I think in the case of medical patients, it refers to the long history of countering any complaints for which they have little understanding with trying to convince us that our conditions are due to some psychological problem (especially if a female patient), attention seeking, drug seeking, hypochondria, “lifestyle choices”, and so on. Doctors have dismissed as quacks integrative health testing for such things as gut biome imbalance, gluten intolerance, and acupuncture as new age nonsense, only to be proven wrong time and time again and even to eventually have it confirmed by research, and then to embrace and recommend such supposed quack treatments decades later. Western Medicine in general finds it easier to throw pills at patients in order to dull symptoms rather than to take the time and make the effort to investigate the root cause of problems.

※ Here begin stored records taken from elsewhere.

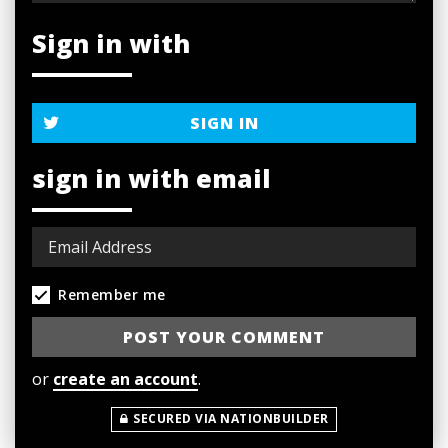
Sign in with
SIGN IN
sign in with email
Remember me
or
create an account
.
SECURED VIA NATIONBUILDER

Examples are gluten intolerance, yeast and mold sensitivity, leaky gut, endometriosis, chronic fatigue, Lyme disease, fibromyalgia, IBS, bacterial stomach ulcers, hypothyroidism, etc., but remember doctors also originally rejected as preposterous the idea of germs, hand washing, the usefulness of vaccines, and they used to smoke while working in the hospital.
They also (generally) have the grave fault of not seeming to understand statistics. If the majority of patients diagnosed shared certain symptoms it does not mean 100% of them present typically. Trying to convince patients that they are not feeling what they are feeling, or that they don’t know what is unusual for their own bodies is gaslighting.
@penn. I found this explanation, but there is so much more! Examples, people who do it, and more. Just google “gaslighting”.
Gaslighting is a colloquialism, loosely defined as manipulating someone into questioning their own perception of reality. The expression, which derives from the title of the 1944 film Gaslight, became popular in the mid-2010s. Merriam Webster cites deception of one's memory, perception of reality, or mental stability.